June 20th, 2024

Imposter syndrome focus of discussion


By Alejandra Pulido-Guzman - Lethbridge Herald on February 1, 2023.

Herald photo by Alejandra Pulido-Guzman Lethbridge college Exercise Science program instructor, Dawna Keith along with Founder and CEO of Massively Human Leadership, Kathleen Seeley talk to second year students and alumni about the imposter syndrome Friday morning at Lethbridge College.

LETHBRIDGE HERALDapulido@lethbridgeherald.com

Lethbridge College Exercise Science students, program alumni and members of the local business community sat down and discussed the ‘fake it ’til you make it’ approach and ‘imposter syndrome’ during a Coffee Klatch event Friday.

Exercise program instructor, Dawn Keith said this was the second time she sat down with students, alumni and guests to talk about their experiences after college.

“The beauty is to see the growth in our students after just a two-year program and how they’ve met their own pathway as a result of being in practicum with the wonderful stakeholders that we have here in Lethbridge,” said Keith.

She said that the first conversation happened in 2022 as a result of having to go through the COVID-19 pandemic in an industry that is very social.

“Last year, when school opened the third week of January, I started to make the requests and asks if alumni would be able to come in and speak to our students about what their experiences were prior to COVID,” said Keith.

 She said during their conversation last year, a topic that came up a lot was impostor syndrome and that is why they decided to focus the conversation around it this year.

Keith explained that Imposter Syndrome refers to a feeling of anxiety or self-doubt that a person experiences because they undervalue their competence and falsely attribute their success or accomplishments to external factors.

Founder and CEO of Massively Human Leadership, Kathleen Seeley took part of the conversation and explained the five archetypes of Imposter Syndrome.

She said one of them is “the perfectionist,” the one who thinks that if something is not perfect, then it is indicative of failure.

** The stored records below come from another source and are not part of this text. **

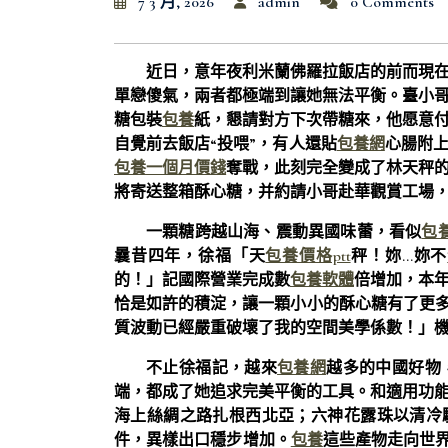
7 3 月, 2026
admin
0 Comments
近日，意年夜利米蘭佛羅拉飯店的前而現
單戀傻氣，兩者都極端到讓她無法平衡。臺小
糖包裝
包養
紙，懇請對方下次帶糖來，他愿意
自覺前去飯店“投喂”，有人還貼
包養網
心腸附
包養一個月價錢
奪戰，此刻完全變成了林天秤的
將寄送整箱酥心糖，并約請小哥赴華觀賞工場
一顆糖跨越山海、震動異國味蕾，看似
包
曩昔四年，徐福「天
包養價格ptt
秤！妳…妳不
的！」記國際營業完成數
包養軟體
倍增加，本
恰是如許的積淀，讓一顆小小的酥心糖有了更多
質波動已經嚴重破壞了我的空間美學係數！」
不止徐福記，越來
包養網
越多的中國好物
端，都成了她追求完美平衡的工具。和適用功
海上絲綢之路扎根西北亞；六神花露珠以清冷
件，異樣出口穩步增加。
包養
這些產物走向世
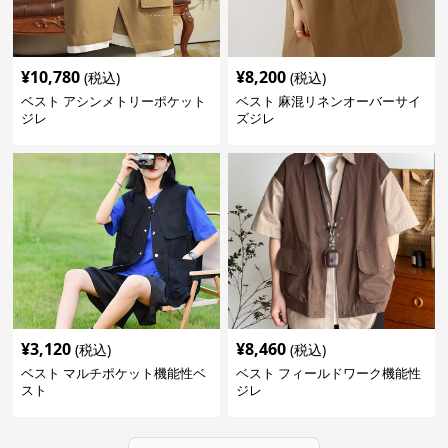
¥
10,780
¥
8,200
(税込)
(税込)
ベスト アシンメトリーポケット
ベスト 麻混リネンオーバーサイ
ジレ
ズジレ
¥
3,120
¥
8,460
(税込)
(税込)
ベスト マルチポケット機能性ベ
ベスト フィールドワーク機能性
スト
ジレ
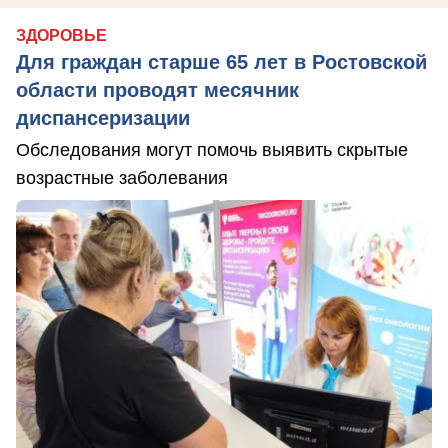
ЗДОРОВЬЕ
Для граждан старше 65 лет в Ростовской
области проводят месячник
диспансеризации
Обследования могут помочь выявить скрытые
возрастные заболевания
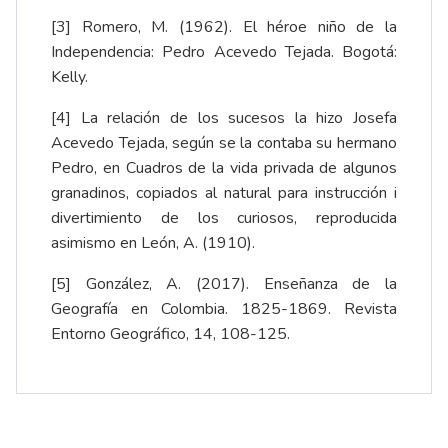
[3]
Romero, M. (1962). El héroe niño de la
Independencia: Pedro Acevedo Tejada. Bogotá:
Kelly.
[4]
La relación de los sucesos la hizo Josefa
Acevedo Tejada, según se la contaba su hermano
Pedro, en
Cuadros de la vida privada de algunos
granadinos, copiados al natural para instrucción i
divertimiento de los curiosos
, reproducida
asimismo en León, A. (1910).
[5]
González, A. (2017).
Enseñanza de la
Geografía en Colombia. 1825-1869. Revista
Entorno Geográfico, 14, 108-125
.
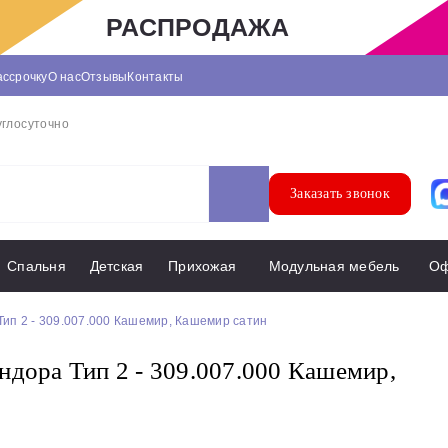
РАСПРОДАЖА
ассрочку
О нас
Отзывы
Контакты
углосуточно
Заказать звонок
Спальня
Детская
Прихожая
Модульная мебель
О
ип 2 - 309.007.000 Кашемир, Кашемир сатин
дора Тип 2 - 309.007.000 Кашемир,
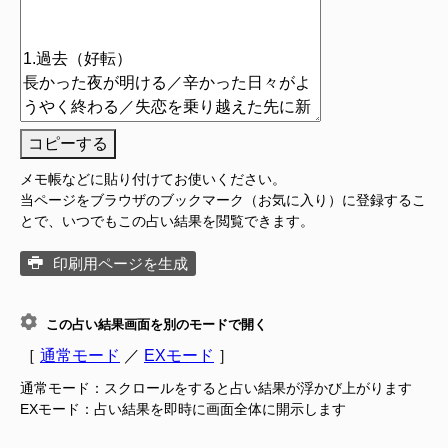
コピーする
メモ帳などに貼り付けてお使いください。
当ページをブラウザのブックマーク（お気に入り）に登録するこ
とで、いつでもこの占い結果を閲覧できます。
印刷用ページを生成
この占い結果画面を別のモードで開く
［
通常モード
／
EXモード
］
通常モード：スクロールをすると占い結果が浮かび上がります
EXモード：占い結果を即時に画面全体に開示します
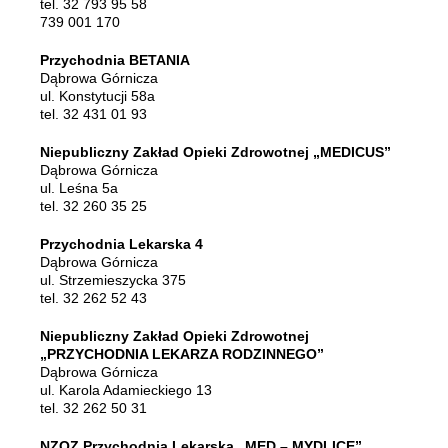
tel. 32 793 95 58
739 001 170
Przychodnia BETANIA
Dąbrowa Górnicza
ul. Konstytucji 58a
tel. 32 431 01 93
Niepubliczny Zakład Opieki Zdrowotnej „MEDICUS”
Dąbrowa Górnicza
ul. Leśna 5a
tel. 32 260 35 25
Przychodnia Lekarska 4
Dąbrowa Górnicza
ul. Strzemieszycka 375
tel. 32 262 52 43
Niepubliczny Zakład Opieki Zdrowotnej
„PRZYCHODNIA LEKARZA RODZINNEGO”
Dąbrowa Górnicza
ul. Karola Adamieckiego 13
tel. 32 262 50 31
NZOZ Przychodnia Lekarska „MED – MYDLICE”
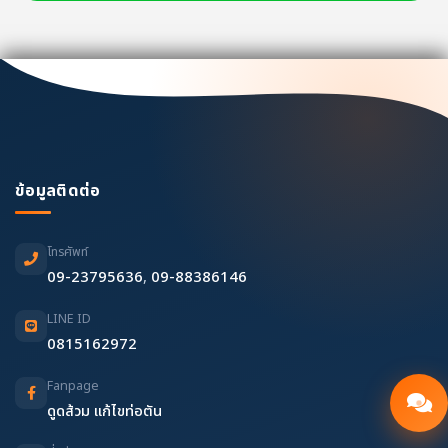
ข้อมูลติดต่อ
โทรศัพท์
09-23795636
,
09-88386146
LINE ID
0815162972
Fanpage
ดูดส้วม แก้ไขท่อตัน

“Perfection stalls you because if you don’t start, if you don’t do anything until it’s perfect, you never get started. Instead of being perfect maybe just work towards excellence so it’s more forgiving and allows you to learn and grow,” said Seeley.

 She said another architype is “the expert” which people experience when they feel like they have to know it all before doing anything.

 “This stops you from speaking up in a meeting or asking questions. And I often say to people like what does it cost you to act like you know? It’s expensive, because we’re here to learn and grow. We can’t possibly know it all. We have to learn how to ask questions and kind of create a culture of learning,” said Steely.

She said the other archetypes are “the soloist” who feels like they have to do it all on their own, “the natural genius” who believe they can do something because they are born to do it, and if they are not born to do it they should not even try.

 “But what they forget about is the almost 10,000 hours of practice and commitment and passion that people put into it, they only see the end result. Becoming is better than being,” said Seely about the “natural genius” archetype.

She said the last one is “the superhuman,” the one who believes the more rules they have, the better they are, and competence is based on how many roles you can excel in at once.

 Seely said the key is to recognize these tendencies that we have, these stories we tell ourselves about what we need to be and how we have to be before we can participate.

 “Instead of seeing impostor syndrome as something to be dealt with, embrace the insecurity, feel it, and lean into the fear,” said Seely.

 She said people need to push the boundaries of their comfort in order to be able to grow.

One of the alumni who took part of the discussion was Will Sharpe, he said he benefited a lot from it last year as a student and wanted to take part in it to connect with the students going into their practicums as he was able to relate with them from being in their shoes recently.

“I think being there and providing that feedback and answering any sort of questions for them is pretty important and it makes it easier for them knowing that they can do it,” said Sharpe.